New York State Attorney General Eric Schneiderman started investigating the practices of the credit bureaus back in 2012 from the many complaints from his constituents about credit reporting errors and the what seemed to be a scam they encountered when trying to correct the errors.

The wall street journal published this article in March of 2015 at the following link:

What I am about to go over is the issues that may (or will) pop up as consumers most likely have the thought process that everything will be all grass and roses once completed.

BECAUSE….we all know how the credit bureaus want to do their utmost to help consumers, right???

Let’s first discuss what is to be done, we have been told “most changes” will be implemented nationally and will kick in over the next six to 39 months.

Not sure about you reading this but I somehow doubt the credit bureaus are racing against the clock to get this started so expect changes to occur in the latter of that time frame.

The next part which I find to be LITERALLY the most insulting is the credit bureaus will be required to use “trained employees” to review the documentation consumers submit when they encounter an error on their credit report & if the creditor says its correct the bureau employee must still look into it and resolve the dispute.

I don’t know about you reading this but does that last paragraph not have the bureaus saying to us as consumers between the lines that “we have never cared about what you told us before in the past or sent us and never looked at it but now that we were going to get sued and attacked by the State Attorney General of New York and know that several other Attorney Generals from other states would have jumped on the band wagon so now we will do it”.

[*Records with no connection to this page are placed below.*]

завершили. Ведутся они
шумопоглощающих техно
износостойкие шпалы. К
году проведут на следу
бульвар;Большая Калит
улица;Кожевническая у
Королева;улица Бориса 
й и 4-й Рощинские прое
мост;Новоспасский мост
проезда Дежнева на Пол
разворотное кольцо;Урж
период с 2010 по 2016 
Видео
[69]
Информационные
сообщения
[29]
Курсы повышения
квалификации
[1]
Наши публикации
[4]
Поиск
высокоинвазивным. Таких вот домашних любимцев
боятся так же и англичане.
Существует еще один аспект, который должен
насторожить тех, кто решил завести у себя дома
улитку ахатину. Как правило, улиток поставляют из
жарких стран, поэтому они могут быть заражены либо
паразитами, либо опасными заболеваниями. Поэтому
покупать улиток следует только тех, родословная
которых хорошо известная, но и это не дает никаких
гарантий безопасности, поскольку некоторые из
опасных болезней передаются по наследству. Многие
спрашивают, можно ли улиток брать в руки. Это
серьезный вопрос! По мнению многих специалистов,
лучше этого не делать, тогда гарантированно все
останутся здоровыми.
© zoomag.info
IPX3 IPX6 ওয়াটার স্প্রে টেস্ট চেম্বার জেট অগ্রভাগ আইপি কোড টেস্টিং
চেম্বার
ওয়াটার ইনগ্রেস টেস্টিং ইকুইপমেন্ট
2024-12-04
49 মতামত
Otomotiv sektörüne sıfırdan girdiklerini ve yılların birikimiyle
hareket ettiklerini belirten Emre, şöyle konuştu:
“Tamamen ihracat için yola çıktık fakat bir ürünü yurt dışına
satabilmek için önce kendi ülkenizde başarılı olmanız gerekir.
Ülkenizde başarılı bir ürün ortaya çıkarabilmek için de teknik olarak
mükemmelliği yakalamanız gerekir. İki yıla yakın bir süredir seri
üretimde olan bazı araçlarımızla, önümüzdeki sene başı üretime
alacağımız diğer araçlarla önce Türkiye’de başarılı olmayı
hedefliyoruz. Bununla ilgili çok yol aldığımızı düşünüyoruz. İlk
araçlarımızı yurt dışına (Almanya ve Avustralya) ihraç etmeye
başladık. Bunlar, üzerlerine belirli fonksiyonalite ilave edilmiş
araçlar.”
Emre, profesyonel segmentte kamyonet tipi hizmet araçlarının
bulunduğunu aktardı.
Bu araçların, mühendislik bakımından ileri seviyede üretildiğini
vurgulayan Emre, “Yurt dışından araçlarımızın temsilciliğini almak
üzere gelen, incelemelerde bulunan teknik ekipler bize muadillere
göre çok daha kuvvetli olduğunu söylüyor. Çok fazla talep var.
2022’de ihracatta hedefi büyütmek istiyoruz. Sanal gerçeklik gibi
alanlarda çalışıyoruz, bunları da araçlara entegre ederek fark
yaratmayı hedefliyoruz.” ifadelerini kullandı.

While that statement of mine was long winded and if you haven’t seen it before, check out this link to when 60 minutes check out the credit bureaus and how they operate:

   60 Minutes Investigates the Credit Bureaus

In case you are wondering this is not just for the State of New York but a nationwide reform. Now I don’t know about you but if this helps us I would definitely consider voting for the guy who finally stepped up to put the credit bureaus in their place considering the credit bureau industry brought in approximately 11 billion according to a report I read last year.

In the next week I am going to publish a subcommittee hearing report from several years ago that will literally blow your mind away. Flat out, a creditor asking how they want to do the credit dispute investigation and I won’t tell you what their response was you will have to read it for yourself!

Getting back on track here now, the best aspect of this agreement is the way medical bills will be handled.

While I have my own thoughts on debt collection and the legalities of that let me tell you that when these changes take effect and of course this part would and should be the easiest but NO MEDICAL bills under 6 months old from date of service can be reported on a consumer credit report.

According to the CFPB about 52% of debt on credit reports are from medical expenses. The medical business (yes, I said business) is so poorly handled that I cannot tell you how many times I have had clients come to me telling me they had no clue there was an outstanding bill as when they went to hospital or had some emergency they ended up getting over a dozen bills and not have a clue where they came from.

My thought is give it a few years and see who goes after them to get their “billing” together.

The main issue of course is the insurance company taking their sweet time in paying out claims. Many stories are out there where they flat out deny paying certain bills as many majority of people have no clue what is covered and what isn’t and the less they pay the better off they are. So a huge lawsuit over denying obvious claims would be a great lawsuit to see.

The CDIA (Consumer Data Industry Association) a trade group that represents the bureaus and lender industry actually had the gall to state in 2013 they began sending paperwork to consumers that the could mail in with their disputes to lenders to address specific complaints.

As a credit professional, the ONLY thing I have seen is a 1 page paper pigeon holing the consumer into certain statements where they can convert it to the 2 digit code to send to the lenders (just a reminder to watch the 60 minute video).

While this is definitely a step in the right direction I am very interested to see how they plan to “forget” certain areas as the lower the consumer credit score the more places consumers try to become credit worthy as if you listen to TV, the radio and online “NO CREDIT NO PROBLEM”.

Which means the more money the credit bureaus make as consumers keep going to different lenders to see if they can get qualified. As money makes the world go around I am just waiting to see what is lurking over the horizon.